> **WHAT YOU SHOULD DO**
A bare number is the expected answer: the count of lines in the data holding "nghiệp".

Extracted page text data

▼

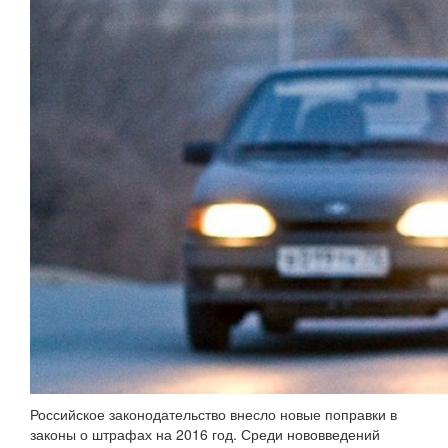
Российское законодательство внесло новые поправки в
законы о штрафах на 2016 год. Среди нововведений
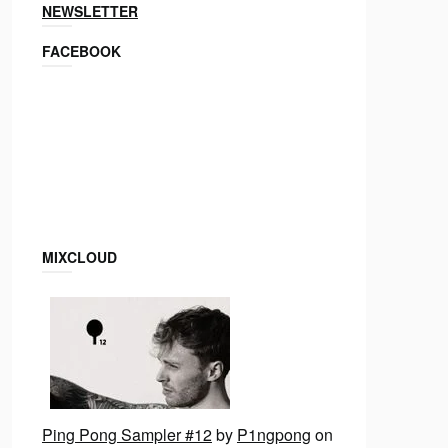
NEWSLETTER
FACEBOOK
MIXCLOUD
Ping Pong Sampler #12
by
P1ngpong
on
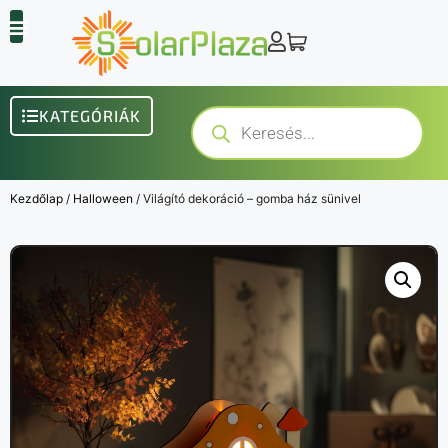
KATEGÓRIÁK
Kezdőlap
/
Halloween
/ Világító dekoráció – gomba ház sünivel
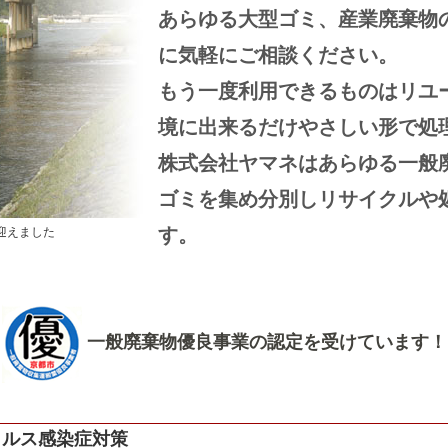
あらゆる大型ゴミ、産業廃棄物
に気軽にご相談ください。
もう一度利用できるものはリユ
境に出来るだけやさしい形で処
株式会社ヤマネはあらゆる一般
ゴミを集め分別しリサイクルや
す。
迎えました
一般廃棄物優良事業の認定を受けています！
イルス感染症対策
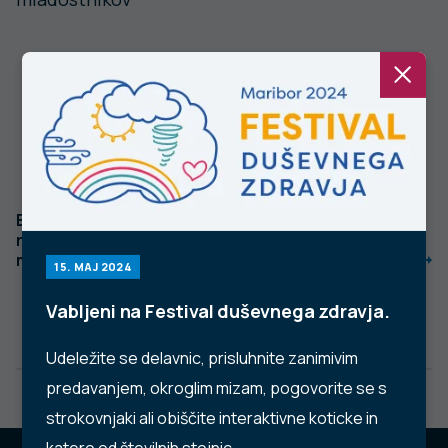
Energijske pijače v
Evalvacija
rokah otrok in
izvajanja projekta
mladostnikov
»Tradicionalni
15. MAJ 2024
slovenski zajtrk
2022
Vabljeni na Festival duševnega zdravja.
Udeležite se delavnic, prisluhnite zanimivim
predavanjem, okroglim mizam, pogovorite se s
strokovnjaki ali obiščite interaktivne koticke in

▲
▼

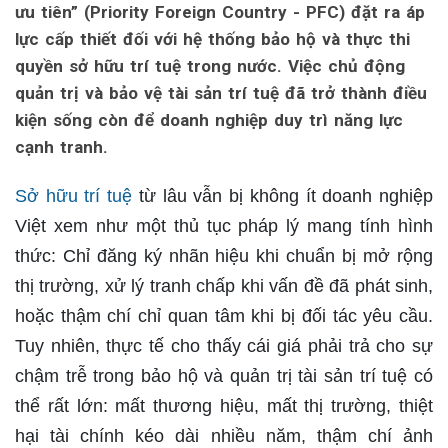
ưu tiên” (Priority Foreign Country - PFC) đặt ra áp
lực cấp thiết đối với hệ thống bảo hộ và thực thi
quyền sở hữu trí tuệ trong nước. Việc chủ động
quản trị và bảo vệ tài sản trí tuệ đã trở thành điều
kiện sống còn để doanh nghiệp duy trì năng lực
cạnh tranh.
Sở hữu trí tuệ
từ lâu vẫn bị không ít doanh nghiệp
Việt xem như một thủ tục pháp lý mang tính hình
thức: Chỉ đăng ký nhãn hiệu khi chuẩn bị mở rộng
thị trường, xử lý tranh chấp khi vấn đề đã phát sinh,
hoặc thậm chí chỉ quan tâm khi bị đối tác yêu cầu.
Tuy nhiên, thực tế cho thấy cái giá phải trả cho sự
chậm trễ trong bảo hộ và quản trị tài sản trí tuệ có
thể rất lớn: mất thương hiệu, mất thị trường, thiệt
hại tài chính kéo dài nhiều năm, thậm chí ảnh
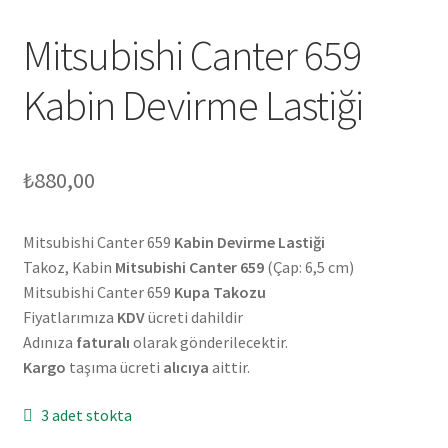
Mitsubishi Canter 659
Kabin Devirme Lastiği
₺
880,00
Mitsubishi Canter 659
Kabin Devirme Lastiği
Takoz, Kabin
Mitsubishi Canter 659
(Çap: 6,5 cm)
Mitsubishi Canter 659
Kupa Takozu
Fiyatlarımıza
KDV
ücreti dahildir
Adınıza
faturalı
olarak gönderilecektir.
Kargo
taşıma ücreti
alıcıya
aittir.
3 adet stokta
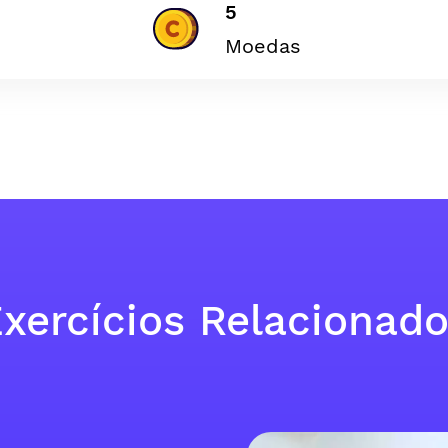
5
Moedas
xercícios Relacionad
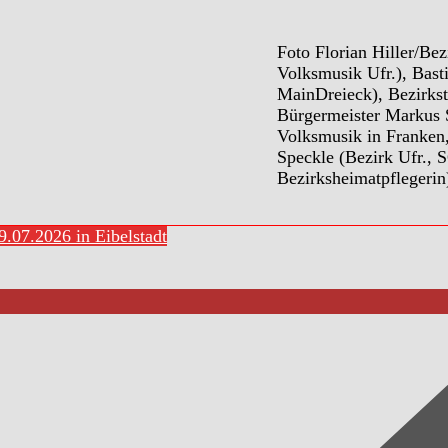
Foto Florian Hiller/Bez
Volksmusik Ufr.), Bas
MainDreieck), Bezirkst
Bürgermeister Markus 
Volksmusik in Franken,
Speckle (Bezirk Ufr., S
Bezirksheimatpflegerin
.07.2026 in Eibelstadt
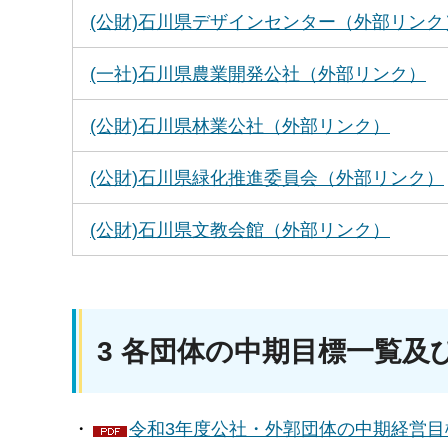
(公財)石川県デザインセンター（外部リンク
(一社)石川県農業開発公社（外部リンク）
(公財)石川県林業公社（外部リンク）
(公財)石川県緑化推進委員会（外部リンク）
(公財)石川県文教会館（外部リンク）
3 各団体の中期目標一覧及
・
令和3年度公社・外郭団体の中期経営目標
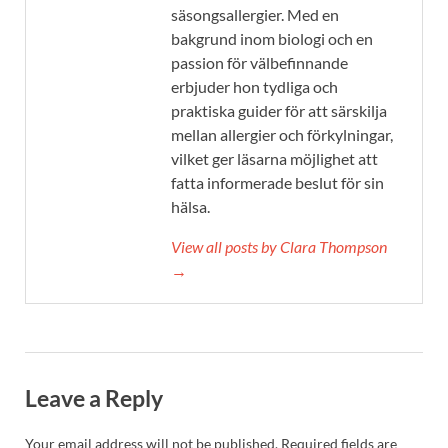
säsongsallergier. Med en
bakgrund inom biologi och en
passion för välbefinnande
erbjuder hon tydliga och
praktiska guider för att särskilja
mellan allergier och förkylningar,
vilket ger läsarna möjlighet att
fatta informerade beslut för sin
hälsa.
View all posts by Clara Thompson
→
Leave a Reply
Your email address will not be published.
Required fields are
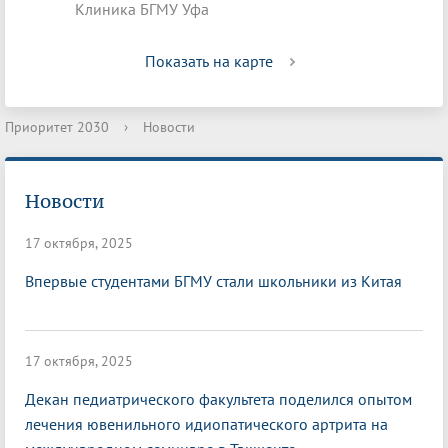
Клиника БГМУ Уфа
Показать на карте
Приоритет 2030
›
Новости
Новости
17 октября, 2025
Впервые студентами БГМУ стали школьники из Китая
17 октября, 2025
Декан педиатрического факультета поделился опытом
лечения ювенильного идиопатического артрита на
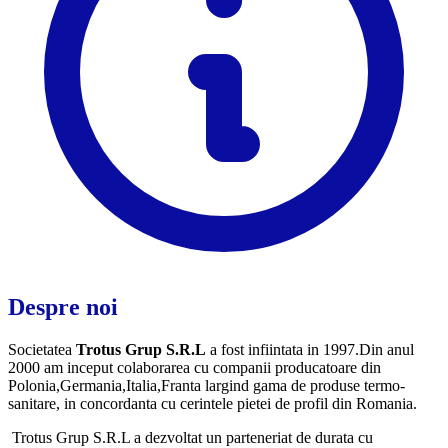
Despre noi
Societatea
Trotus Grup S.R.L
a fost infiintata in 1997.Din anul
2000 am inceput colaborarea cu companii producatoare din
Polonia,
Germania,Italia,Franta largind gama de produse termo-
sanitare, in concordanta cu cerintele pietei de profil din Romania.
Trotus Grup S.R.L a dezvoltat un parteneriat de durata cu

▲
▼

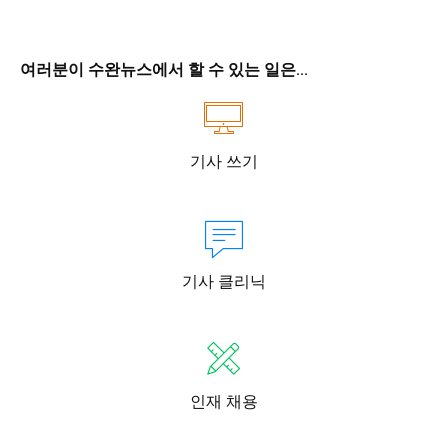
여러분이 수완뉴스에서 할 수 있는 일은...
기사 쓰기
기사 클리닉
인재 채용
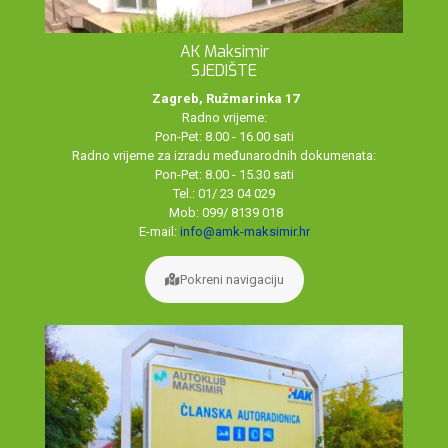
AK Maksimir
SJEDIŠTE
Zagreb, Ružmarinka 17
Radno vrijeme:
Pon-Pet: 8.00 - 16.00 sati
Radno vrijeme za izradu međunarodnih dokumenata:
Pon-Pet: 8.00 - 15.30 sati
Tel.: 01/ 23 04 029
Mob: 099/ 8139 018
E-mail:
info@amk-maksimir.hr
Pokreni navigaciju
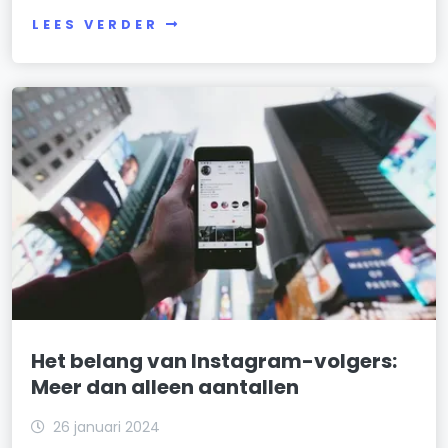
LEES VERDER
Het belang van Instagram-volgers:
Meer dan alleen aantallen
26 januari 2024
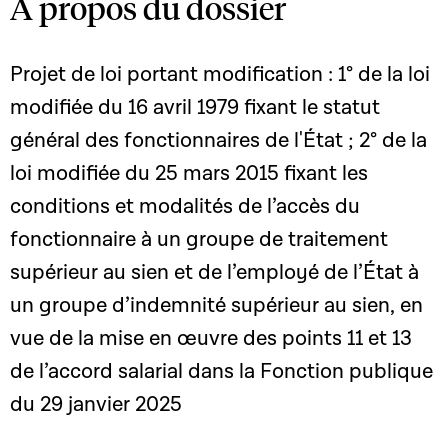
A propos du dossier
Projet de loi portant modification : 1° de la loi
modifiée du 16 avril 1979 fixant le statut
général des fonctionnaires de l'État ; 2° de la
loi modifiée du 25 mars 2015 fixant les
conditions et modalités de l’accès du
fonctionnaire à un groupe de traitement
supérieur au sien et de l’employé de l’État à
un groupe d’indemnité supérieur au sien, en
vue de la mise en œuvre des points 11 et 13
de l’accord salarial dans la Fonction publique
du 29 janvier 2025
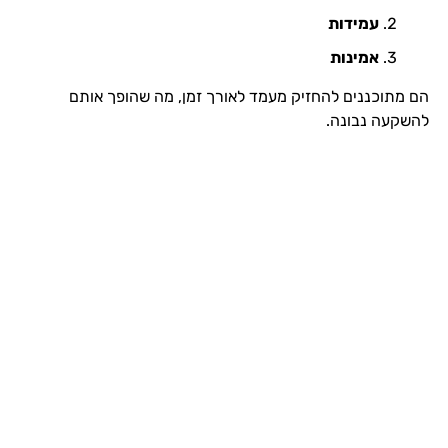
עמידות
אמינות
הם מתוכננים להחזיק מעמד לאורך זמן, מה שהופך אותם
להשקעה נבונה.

▲

> **OUTPUT OF THE EXERCISE**
2